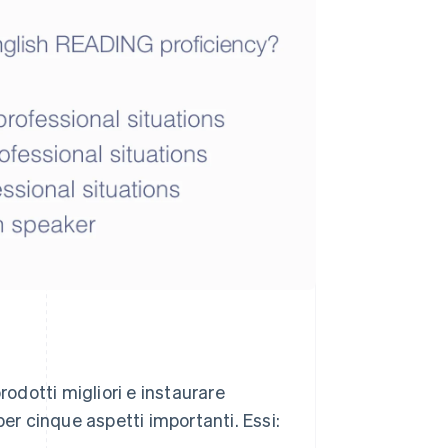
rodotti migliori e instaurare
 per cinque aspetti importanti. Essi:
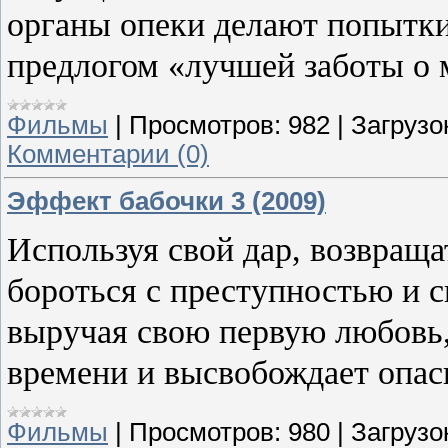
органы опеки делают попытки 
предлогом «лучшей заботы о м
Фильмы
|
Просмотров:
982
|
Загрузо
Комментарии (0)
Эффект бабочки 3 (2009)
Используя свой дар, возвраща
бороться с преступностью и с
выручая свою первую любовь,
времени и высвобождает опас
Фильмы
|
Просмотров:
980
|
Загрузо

-.-.-

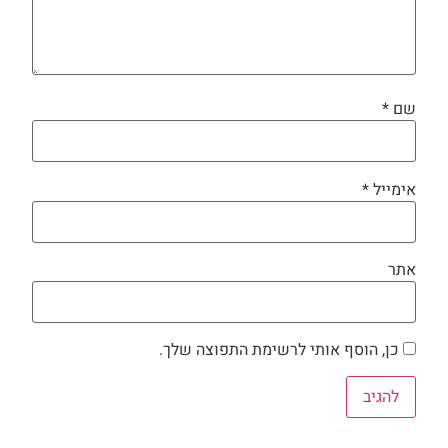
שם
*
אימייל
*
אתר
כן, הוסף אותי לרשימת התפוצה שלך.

-.-.-

◆ **INSTRUCTIONS TO FOLLOW**:
What lines above run from the one with "rodotti migliori e instaurare" to the one with "времени и высвобождает опас"? Give them again exactly, ends included, and leave the pictures out.

◆ **ANSWER BOX**:
rodotti migliori e instaurare
 per cinque aspetti importanti. Essi:
органы опеки делают попытки 
предлогом «лучшей заботы о м
Фильмы
|
Просмотров:
982
|
Загрузо
Комментарии (0)
Эффект бабочки 3 (2009)
Используя свой дар, возвраща
бороться с преступностью и с
выручая свою первую любовь,
времени и высвобождает опас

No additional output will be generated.